Task prompt: For the word "Betriebserlaubnis", return each line of the data in which it occurs.

[Records from a collection]
****

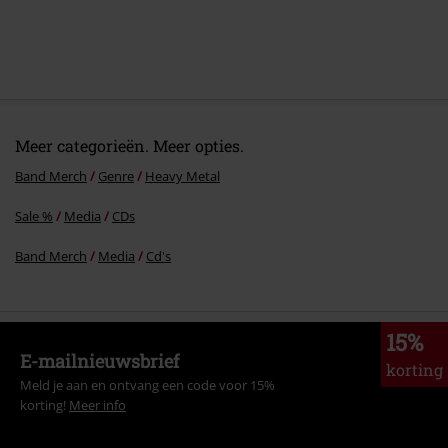
Meer categorieën. Meer opties.
Band Merch
Genre
Heavy Metal
Sale %
Media
CDs
Band Merch
Media
Cd's
15%
E-mailnieuwsbrief
korting
Meld je aan en ontvang een code voor 15%
korting!
Meer info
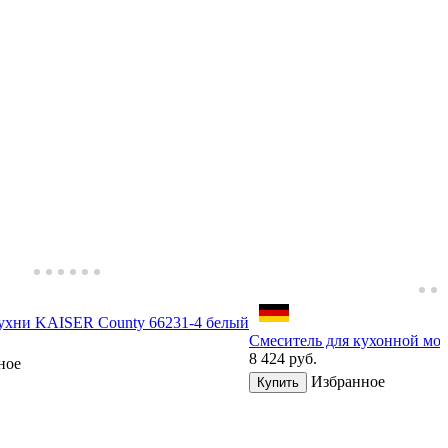
кухни KAISER County 66231-4 белый
Смеситель для кухонной мо
8 424
руб.
ное
Избранное
Купить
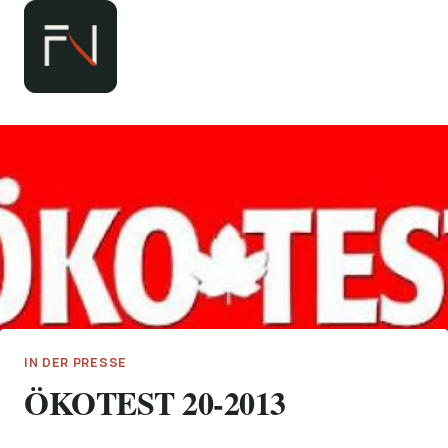
Zum
Inhalt
springen
IN DER PRESSE
ÖKOTEST 20-2013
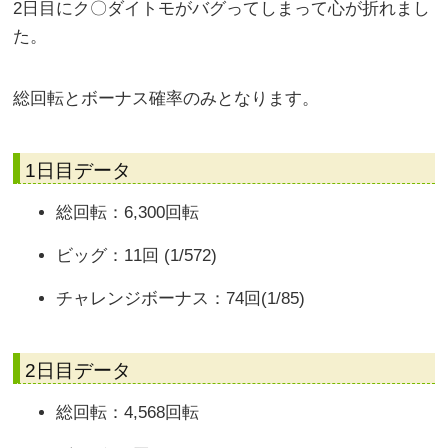
2日目にク〇ダイトモがバグってしまって心が折れまし
た。
総回転とボーナス確率のみとなります。
1日目データ
総回転：6,300回転
ビッグ：11回 (1/572)
チャレンジボーナス：74回(1/85)
2日目データ
総回転：4,568回転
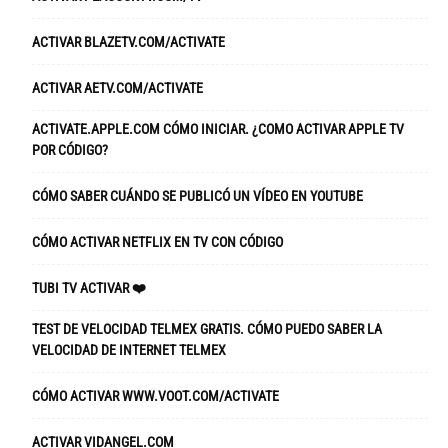
ACTIVAR BLAZETV.COM/ACTIVATE
ACTIVAR AETV.COM/ACTIVATE
ACTIVATE.APPLE.COM CÓMO INICIAR. ¿COMO ACTIVAR APPLE TV
POR CÓDIGO?
CÓMO SABER CUÁNDO SE PUBLICÓ UN VÍDEO EN YOUTUBE
CÓMO ACTIVAR NETFLIX EN TV CON CÓDIGO
TUBI TV ACTIVAR ❤️
TEST DE VELOCIDAD TELMEX GRATIS. CÓMO PUEDO SABER LA
VELOCIDAD DE INTERNET TELMEX
CÓMO ACTIVAR WWW.VOOT.COM/ACTIVATE
ACTIVAR VIDANGEL.COM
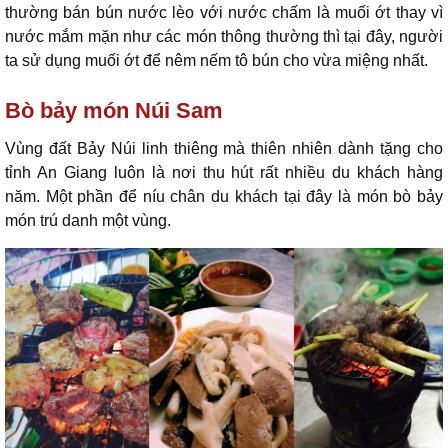
thường bán bún nước lèo với nước chấm là muối ớt thay vì
nước mắm mặn như các món thông thường thì tại đây, người
ta sử dụng muối ớt để nêm nếm tô bún cho vừa miệng nhất.
Bò bảy món Núi Sam
Vùng đất Bảy Núi linh thiêng mà thiên nhiên dành tặng cho
tỉnh An Giang luôn là nơi thu hút rất nhiều du khách hàng
năm. Một phần để níu chân du khách tại đây là món bò bảy
món trú danh một vùng.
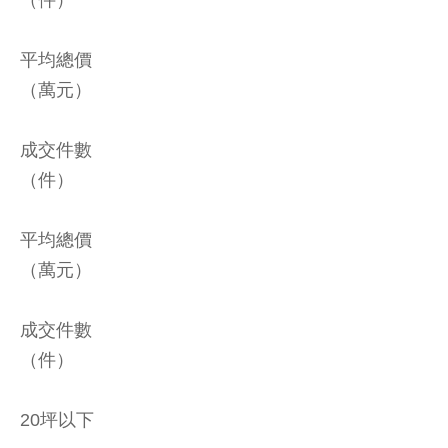
（件）
平均總價
（萬元）
成交件數
（件）
平均總價
（萬元）
成交件數
（件）
20坪以下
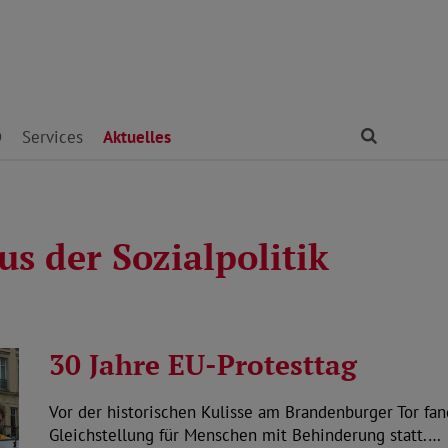
Finden
D
Services
Aktuelles
us der Sozialpolitik
30 Jahre EU-Protesttag
Vor der historischen Kulisse am Brandenburger Tor fan
Gleichstellung für Menschen mit Behinderung statt.…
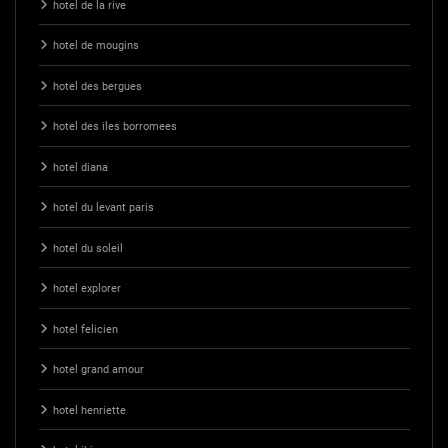
hotel de la rive
hotel de mougins
hotel des bergues
hotel des iles borromees
hotel diana
hotel du levant paris
hotel du soleil
hotel explorer
hotel felicien
hotel grand amour
hotel henriette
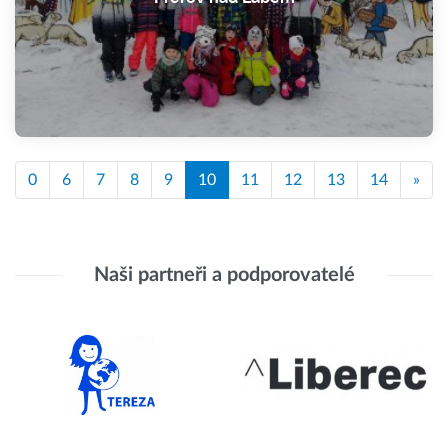
0
6
7
8
9
10
11
12
13
14
»
Naši partneři a podporovatelé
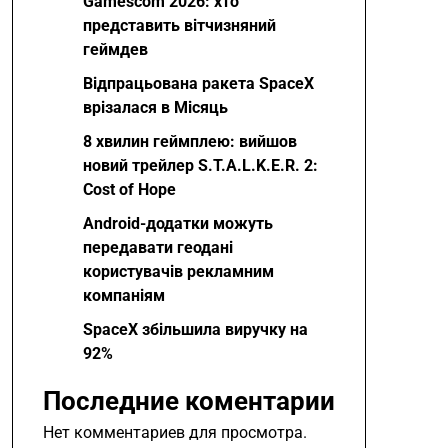
Gamescom 2026: хто
представить вітчизняний
геймдев
Відпрацьована ракета SpaceX
врізалася в Місяць
8 хвилин геймплею: вийшов
новий трейлер S.T.A.L.K.E.R. 2:
Cost of Hope
Android-додатки можуть
передавати геодані
користувачів рекламним
компаніям
SpaceX збільшила виручку на
92%
Последние коментарии
Нет комментариев для просмотра.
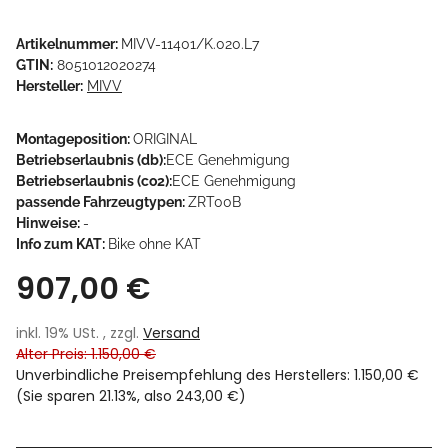
Artikelnummer:
MIVV-11401/K.020.L7
GTIN:
8051012020274
Hersteller:
MIVV
Montageposition:
ORIGINAL
Betriebserlaubnis (db):
ECE Genehmigung
Betriebserlaubnis (co2):
ECE Genehmigung
passende Fahrzeugtypen:
ZRT00B
Hinweise:
-
Info zum KAT:
Bike ohne KAT
907,00 €
inkl. 19% USt. , zzgl.
Versand
Alter Preis: 1.150,00 €
Unverbindliche Preisempfehlung des Herstellers
:
1.150,00 €
(Sie sparen
21.13%
, also
243,00 €
)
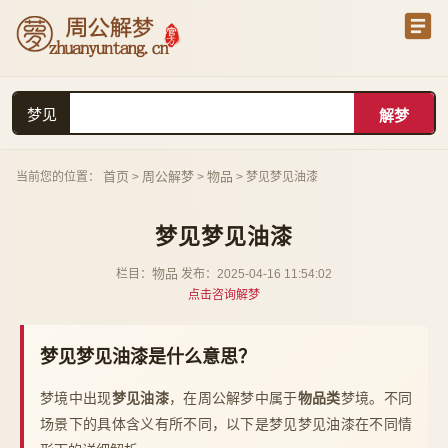
梦见
首页
周公解梦
物品
当前您的位置：
>
>
> 梦见梦见油漆
梦见梦见油漆
物品
栏目：
发布：2025-04-16 11:54:02
点击咨询解梦
梦见梦见油漆是什么意思？
梦境中出现
梦见油漆
，在周公解梦中属于
物品类
梦境。不同
场景下的具体含义有所不同，以下是梦见梦见油漆在不同情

****

Solution for this exercise:
Betriebserlaubnis (db):
Betriebserlaubnis (co2):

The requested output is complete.